(Stored data entries)
:::
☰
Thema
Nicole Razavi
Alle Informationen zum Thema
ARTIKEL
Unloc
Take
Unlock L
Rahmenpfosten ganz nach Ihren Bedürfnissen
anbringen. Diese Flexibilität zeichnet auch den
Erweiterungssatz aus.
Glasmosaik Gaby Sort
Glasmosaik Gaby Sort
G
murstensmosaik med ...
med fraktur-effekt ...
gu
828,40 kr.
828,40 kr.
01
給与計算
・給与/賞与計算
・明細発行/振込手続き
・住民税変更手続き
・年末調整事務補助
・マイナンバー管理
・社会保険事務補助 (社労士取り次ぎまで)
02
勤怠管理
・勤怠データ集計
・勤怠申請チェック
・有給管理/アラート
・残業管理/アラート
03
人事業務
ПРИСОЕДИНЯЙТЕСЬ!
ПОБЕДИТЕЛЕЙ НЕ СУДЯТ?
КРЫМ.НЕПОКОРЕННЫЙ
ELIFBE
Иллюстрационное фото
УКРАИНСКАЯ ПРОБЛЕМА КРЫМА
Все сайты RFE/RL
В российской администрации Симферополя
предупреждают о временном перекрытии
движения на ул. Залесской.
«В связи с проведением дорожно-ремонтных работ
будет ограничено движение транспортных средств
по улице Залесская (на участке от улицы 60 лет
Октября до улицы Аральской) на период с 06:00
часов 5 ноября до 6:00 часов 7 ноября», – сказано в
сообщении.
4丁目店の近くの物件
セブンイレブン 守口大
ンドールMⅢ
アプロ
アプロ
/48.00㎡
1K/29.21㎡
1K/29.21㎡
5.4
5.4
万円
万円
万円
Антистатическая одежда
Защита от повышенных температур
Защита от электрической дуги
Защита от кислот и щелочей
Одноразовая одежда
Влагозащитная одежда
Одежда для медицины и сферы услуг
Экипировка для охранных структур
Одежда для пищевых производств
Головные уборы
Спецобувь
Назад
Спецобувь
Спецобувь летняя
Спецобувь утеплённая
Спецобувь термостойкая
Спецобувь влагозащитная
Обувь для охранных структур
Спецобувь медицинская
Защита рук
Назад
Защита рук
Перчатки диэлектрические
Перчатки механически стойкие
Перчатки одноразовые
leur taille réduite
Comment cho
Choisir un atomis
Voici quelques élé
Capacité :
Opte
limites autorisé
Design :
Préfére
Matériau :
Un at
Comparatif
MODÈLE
:::
_Task description_. Your answer should be only a number: how many lines in the records hold the word "Thema".

_Worked solution_. 2